*THE TASK*
Please retype exactly the lines from the one containing "Tableau-Hilfe" through the end of the records, leaving out the pictures.

MATERIAL FOR THIS EXERCISE START

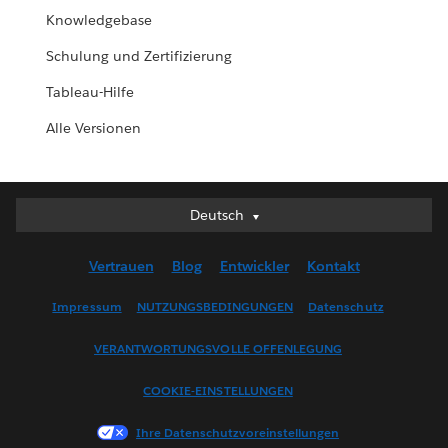
Knowledgebase
Schulung und Zertifizierung
Tableau-Hilfe
Alle Versionen
Deutsch
Deutsch
English (UK)
Vertrauen
Blog
Entwickler
Kontakt
English (US)
Español
Impressum
NUTZUNGSBEDINGUNGEN
Datenschutz
Français (Canada)
VERANTWORTUNGSVOLLE OFFENLEGUNG
Français (France)
Italiano
COOKIE-EINSTELLUNGEN
日本語
Ihre Datenschutzvoreinstellungen
한국어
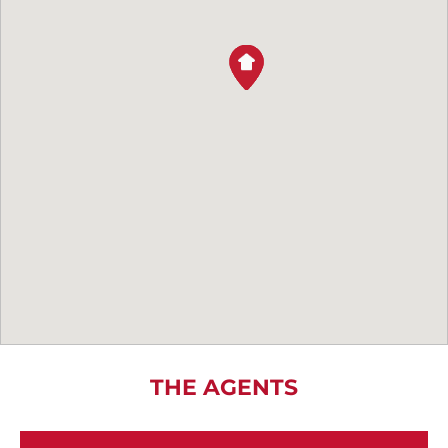
THE AGENTS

MATERIAL FOR THIS EXERCISE END

*FINAL ANSWER*
Tableau-Hilfe
Alle Versionen
Deutsch
Deutsch
English (UK)
Vertrauen
Blog
Entwickler
Kontakt
English (US)
Español
Impressum
NUTZUNGSBEDINGUNGEN
Datenschutz
Français (Canada)
VERANTWORTUNGSVOLLE OFFENLEGUNG
Français (France)
Italiano
COOKIE-EINSTELLUNGEN
日本語
Ihre Datenschutzvoreinstellungen
한국어
THE AGENTS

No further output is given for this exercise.